▶ [Your goal] Starting at the line below holding "That is the" and stopping at the line holding "fishing, animals and", print every line exactly, both ends included, and leave the rest out.

╭─ Available records

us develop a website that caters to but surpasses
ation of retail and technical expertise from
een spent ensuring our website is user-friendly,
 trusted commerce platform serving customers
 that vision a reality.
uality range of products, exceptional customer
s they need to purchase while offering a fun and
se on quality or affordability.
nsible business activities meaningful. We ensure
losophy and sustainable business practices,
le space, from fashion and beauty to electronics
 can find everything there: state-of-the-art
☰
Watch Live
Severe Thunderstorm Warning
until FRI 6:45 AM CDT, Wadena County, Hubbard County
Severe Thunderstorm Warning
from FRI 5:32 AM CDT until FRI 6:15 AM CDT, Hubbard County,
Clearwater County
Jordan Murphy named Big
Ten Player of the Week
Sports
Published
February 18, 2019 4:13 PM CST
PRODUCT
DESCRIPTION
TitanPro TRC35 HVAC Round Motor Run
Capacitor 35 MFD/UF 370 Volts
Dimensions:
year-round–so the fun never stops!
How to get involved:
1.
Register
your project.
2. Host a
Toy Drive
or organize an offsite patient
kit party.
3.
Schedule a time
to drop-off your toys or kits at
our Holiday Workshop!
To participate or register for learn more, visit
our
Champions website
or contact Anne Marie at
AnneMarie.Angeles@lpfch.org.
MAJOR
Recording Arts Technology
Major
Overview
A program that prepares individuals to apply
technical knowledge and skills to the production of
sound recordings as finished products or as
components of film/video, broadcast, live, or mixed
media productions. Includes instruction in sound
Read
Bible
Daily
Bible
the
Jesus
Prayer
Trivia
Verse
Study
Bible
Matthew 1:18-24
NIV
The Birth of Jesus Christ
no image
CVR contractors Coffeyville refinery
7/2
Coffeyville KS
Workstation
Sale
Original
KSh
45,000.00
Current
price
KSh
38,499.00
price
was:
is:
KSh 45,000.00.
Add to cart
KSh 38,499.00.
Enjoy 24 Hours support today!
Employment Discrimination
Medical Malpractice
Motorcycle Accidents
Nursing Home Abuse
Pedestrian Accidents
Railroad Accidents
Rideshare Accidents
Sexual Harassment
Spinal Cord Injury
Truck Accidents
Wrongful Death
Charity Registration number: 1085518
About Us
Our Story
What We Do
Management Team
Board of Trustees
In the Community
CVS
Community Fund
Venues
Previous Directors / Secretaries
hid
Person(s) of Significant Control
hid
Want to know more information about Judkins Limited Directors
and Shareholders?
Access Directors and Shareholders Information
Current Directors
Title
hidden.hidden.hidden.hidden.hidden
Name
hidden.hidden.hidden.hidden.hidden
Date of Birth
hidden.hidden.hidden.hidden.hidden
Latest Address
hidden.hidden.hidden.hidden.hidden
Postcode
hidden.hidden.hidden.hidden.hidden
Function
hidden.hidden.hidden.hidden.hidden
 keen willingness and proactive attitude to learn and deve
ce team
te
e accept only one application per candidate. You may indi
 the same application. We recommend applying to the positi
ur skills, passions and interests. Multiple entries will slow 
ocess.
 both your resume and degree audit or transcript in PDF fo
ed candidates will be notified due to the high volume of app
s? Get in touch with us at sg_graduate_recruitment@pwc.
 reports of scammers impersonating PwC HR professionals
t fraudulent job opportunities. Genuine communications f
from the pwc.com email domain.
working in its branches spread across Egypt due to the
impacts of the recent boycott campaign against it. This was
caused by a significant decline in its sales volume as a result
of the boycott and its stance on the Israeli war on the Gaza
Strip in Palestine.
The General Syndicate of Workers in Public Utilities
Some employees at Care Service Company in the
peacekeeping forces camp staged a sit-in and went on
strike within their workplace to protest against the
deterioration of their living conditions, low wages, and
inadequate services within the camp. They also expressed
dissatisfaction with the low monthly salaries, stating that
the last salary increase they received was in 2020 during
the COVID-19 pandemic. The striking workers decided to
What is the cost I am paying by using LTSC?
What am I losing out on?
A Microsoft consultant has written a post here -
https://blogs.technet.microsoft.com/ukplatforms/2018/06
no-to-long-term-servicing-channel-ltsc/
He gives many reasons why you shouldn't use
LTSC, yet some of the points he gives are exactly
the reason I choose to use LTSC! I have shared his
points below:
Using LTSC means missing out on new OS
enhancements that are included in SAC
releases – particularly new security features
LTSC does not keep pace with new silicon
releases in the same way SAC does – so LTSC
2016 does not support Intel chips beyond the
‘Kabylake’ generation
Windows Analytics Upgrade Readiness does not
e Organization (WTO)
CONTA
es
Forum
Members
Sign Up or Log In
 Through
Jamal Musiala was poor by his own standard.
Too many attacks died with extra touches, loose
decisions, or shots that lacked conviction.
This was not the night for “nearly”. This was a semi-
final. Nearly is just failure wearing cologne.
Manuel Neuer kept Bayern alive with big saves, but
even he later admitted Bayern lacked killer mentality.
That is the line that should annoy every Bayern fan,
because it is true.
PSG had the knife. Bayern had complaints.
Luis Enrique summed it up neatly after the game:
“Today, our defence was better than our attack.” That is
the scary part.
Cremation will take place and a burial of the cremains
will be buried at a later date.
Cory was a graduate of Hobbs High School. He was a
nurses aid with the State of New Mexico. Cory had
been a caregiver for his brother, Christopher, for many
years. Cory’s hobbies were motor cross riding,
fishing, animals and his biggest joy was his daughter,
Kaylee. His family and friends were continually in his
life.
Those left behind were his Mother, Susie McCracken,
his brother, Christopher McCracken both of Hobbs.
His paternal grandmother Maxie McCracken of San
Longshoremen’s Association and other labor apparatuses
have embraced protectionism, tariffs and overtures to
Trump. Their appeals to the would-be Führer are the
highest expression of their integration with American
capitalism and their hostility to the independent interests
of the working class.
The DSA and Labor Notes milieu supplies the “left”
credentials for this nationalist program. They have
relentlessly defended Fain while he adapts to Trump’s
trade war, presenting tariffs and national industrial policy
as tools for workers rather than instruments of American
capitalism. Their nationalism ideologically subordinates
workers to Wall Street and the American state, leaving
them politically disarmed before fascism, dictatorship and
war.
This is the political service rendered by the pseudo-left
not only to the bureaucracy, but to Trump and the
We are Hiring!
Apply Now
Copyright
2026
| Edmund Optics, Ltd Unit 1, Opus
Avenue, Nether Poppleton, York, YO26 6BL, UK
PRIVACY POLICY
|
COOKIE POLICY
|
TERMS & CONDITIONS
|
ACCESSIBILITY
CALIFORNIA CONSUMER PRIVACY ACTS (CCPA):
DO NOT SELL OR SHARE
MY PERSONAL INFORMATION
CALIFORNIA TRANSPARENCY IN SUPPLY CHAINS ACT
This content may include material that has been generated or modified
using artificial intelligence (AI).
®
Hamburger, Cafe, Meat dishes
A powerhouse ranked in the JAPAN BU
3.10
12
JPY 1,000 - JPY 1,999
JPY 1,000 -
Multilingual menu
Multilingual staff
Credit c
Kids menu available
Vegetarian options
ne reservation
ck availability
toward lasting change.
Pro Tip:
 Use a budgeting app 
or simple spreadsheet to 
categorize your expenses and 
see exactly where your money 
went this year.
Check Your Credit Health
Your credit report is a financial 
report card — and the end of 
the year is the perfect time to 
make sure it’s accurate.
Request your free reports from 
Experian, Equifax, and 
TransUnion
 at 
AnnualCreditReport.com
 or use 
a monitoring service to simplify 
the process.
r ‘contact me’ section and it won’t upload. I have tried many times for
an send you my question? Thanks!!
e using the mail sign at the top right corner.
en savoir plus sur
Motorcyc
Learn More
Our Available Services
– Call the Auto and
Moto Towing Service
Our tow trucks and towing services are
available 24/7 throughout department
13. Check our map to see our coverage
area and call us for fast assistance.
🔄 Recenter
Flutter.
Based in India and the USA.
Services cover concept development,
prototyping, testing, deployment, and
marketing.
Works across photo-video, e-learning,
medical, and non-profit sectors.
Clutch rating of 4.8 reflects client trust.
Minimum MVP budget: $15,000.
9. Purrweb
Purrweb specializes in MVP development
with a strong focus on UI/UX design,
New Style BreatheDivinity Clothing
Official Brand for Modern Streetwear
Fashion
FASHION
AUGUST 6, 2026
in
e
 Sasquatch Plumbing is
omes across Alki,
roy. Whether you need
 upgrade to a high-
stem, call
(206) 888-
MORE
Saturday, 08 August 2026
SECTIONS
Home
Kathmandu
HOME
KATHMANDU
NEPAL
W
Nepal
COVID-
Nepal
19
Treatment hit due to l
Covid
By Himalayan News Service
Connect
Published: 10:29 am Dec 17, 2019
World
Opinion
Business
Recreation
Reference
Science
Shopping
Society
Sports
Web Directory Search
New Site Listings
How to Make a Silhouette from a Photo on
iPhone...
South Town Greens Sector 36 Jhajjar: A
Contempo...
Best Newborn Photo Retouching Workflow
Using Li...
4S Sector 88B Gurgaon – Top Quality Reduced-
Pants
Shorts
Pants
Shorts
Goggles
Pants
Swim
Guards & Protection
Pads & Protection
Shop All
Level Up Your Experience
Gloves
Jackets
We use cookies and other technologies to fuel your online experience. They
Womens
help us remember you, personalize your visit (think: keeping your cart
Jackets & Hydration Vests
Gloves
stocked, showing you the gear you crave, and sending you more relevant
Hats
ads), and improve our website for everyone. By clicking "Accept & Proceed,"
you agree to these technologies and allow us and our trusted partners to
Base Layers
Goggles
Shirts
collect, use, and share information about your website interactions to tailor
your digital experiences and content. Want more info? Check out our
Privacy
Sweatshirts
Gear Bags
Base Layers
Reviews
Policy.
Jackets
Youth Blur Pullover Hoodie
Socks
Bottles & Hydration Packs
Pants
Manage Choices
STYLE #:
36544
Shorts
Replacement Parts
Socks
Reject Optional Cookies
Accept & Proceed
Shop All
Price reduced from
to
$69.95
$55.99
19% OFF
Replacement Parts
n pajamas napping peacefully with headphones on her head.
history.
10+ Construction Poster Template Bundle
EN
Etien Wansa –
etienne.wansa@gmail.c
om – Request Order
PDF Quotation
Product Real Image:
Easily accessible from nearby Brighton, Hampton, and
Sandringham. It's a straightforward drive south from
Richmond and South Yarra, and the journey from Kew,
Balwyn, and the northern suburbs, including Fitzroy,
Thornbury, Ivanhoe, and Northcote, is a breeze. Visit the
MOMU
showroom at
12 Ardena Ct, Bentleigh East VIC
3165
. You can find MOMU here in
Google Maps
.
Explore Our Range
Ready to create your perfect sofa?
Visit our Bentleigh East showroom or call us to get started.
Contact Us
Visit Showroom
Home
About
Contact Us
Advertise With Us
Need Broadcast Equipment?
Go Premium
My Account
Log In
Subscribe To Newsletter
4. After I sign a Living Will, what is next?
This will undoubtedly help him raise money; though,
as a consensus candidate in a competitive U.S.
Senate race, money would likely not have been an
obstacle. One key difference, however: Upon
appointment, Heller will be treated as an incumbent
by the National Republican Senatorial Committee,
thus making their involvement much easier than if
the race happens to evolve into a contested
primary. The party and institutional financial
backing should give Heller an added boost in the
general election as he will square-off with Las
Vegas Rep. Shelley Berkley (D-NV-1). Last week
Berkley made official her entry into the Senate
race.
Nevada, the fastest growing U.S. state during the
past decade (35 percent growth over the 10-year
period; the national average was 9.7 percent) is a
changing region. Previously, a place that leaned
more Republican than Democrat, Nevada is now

╰─

▶ [Reply to the task]
That is the line that should annoy every Bayern fan,
because it is true.
PSG had the knife. Bayern had complaints.
Luis Enrique summed it up neatly after the game:
“Today, our defence was better than our attack.” That is
the scary part.
Cremation will take place and a burial of the cremains
will be buried at a later date.
Cory was a graduate of Hobbs High School. He was a
nurses aid with the State of New Mexico. Cory had
been a caregiver for his brother, Christopher, for many
years. Cory’s hobbies were motor cross riding,
fishing, animals and his biggest joy was his daughter,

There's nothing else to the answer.